Ivanna 'La Barbie humana' reveló detalles íntimos: su papá quería que fuera marino
La influencer trans le escondió a su padre su verdadera identidad. Él la llevó donde ‘las cariñosas’, pero no pasó nada. Siempre ingresa al baño de damas

Ivanna borró su nombre biológico. No existe. En 2025 fue declarada Miss Queen Continentes Unidos Ecuador.
Detrás de los videos virales, las frases cargadas de humor y la seguridad que Ivanna Melgar, conocida como la ‘Barbie humana’, proyecta en redes sociales, existe una historia marcada por el dolor y la resistencia.
La influencer y creadora de contenido decidió romper el silencio y compartió con EXTRA los episodios más íntimos de su vida como mujer trans, nunca antes revelados. Incluso mostró una foto de cómo era a los 18 años, antes de abrazar su identidad.
Su camino no ha sido sencillo. Desde la adolescencia tuvo que enfrentarse a su padre quien no entendía quién era realmente. Ivanna, de 40 años, lo recuerda como un hombre de carácter fuerte, trabajador, que les dio todo y que soñaba con ver al menor de sus dos hijos (único varón), convertido en marino. Incluso la inscribió en un colegio militar.
Nunca tuvo la aceptación de su padre
"Hubiese querido que viera lo que soy ahora"
“Hubiese querido que me viera… que viera lo que soy ahora. Sé que se hubiese sentido orgulloso de mí”, dice entre lágrimas, al recordar que nunca pudo mostrarse plenamente ante él.

El deseo de su padre siempre fue ver a su hijo como marino. Antes de abrazar su identidad, Ivanna estudió en un colegio militar.

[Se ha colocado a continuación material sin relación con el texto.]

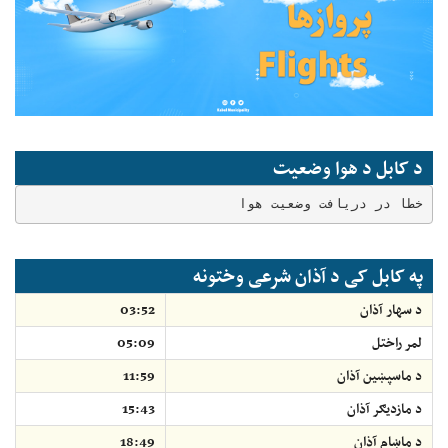
د کابل د هوا وضعیت
خطا در دریافت وضعیت هوا
په کابل کی د آذان شرعی وختونه
د سهار آذان
03:52
لمر راختل
05:09
د ماسپښين آذان
11:59
د مازديګر آذان
15:43
د ماښام آذان
18:49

En su adolescencia, cuando su papá sospechó que su hijo era distinto, lo llevó donde las trabajadoras sexuales. Ivanna recuerda entre risas que no pasó nada, porque ese momento “terminó en una conversación entre dos amigas” y no en una experiencia que cambiara su esencia.

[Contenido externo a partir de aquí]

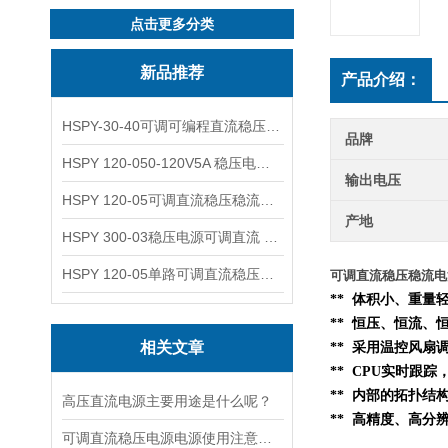
点击更多分类
新品推荐
产品介绍：
HSPY-30-40可调可编程直流稳压高精度数控电源
品牌
HSPY 120-050-120V5A 稳压电源可调直流
输出电压
HSPY 120-05可调直流稳压稳流电源 120V0-5A
产地
HSPY 300-03稳压电源可调直流 0-300V3A
HSPY 120-05单路可调直流稳压电源 0-120V5A
可调直流稳压稳流电源 0
** 体积小、重
** 恒压、恒流、
相关文章
** 采用温控风扇
** CPU实时跟
**
内部的
拓扑结
高压直流电源主要用途是什么呢？
** 高精度、高分
可调直流稳压电源电源使用注意事项都有什么呢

"Yo entro al baño de mujeres y me siento"
Pese a todo, Melgar, quien es licenciada en Comunicación social y activista Lgbtiq+, dice valorar profundamente el amor de su familia. “Uno se lleva en la vida el amor de los padres”, reflexiona. Dejó ver que su mayor deuda emocional sigue siendo ese abrazo pendiente de aceptación que nunca tuvo de su padre, quien falleció de cáncer hace dos décadas.
Enfrentarse al rechazo diario
En espacios públicos y laborales
Ser una mujer trans ha implicado para Ivanna enfrentarse a situaciones de rechazo ya sea en espacios laborales y públicos. Recuerda, por ejemplo, que a un familiar le negaron dos veces el alquiler de locales, porque en la lista estaba su nombre, ya conocido en redes. Incluso algo tan cotidiano como usar un baño se ha convertido en un acto de resistencia.

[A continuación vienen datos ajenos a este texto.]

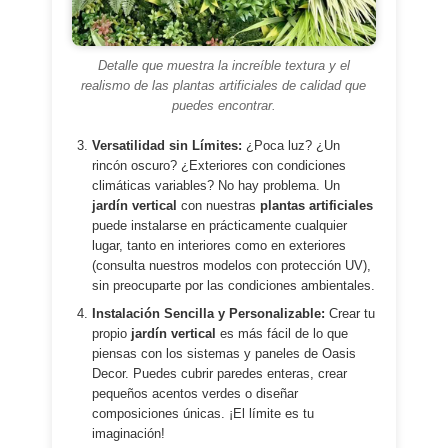
Detalle que muestra la increíble textura y el
realismo de las plantas artificiales de calidad que
puedes encontrar.
Versatilidad sin Límites:
¿Poca luz? ¿Un
rincón oscuro? ¿Exteriores con condiciones
climáticas variables? No hay problema. Un
jardín vertical
con nuestras
plantas artificiales
puede instalarse en prácticamente cualquier
lugar, tanto en interiores como en exteriores
(consulta nuestros modelos con protección UV),
sin preocuparte por las condiciones ambientales.
Instalación Sencilla y Personalizable:
Crear tu
propio
jardín vertical
es más fácil de lo que
piensas con los sistemas y paneles de Oasis
Decor. Puedes cubrir paredes enteras, crear
pequeños acentos verdes o diseñar
composiciones únicas. ¡El límite es tu
imaginación!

Por amor estuvo a punto de modificar sus genitales. Pero desistió. Recuerda que
salía de su casa con ropa masculina y en el local de una amiga se ponía vestido y maquillaje.
“Yo entro al baño de mujeres, me siento y pongo papel por protección, como cualquier mujer”, afirma sin temor a ser cuestionada. Explica que muchos no comprenden la disforia de género. “Lo que veo en el espejo no me identifica. Tampoco lo que tengo entre las piernas. No soy una mujer biológica, pero vivo la vida como una de ellas”, confiesa.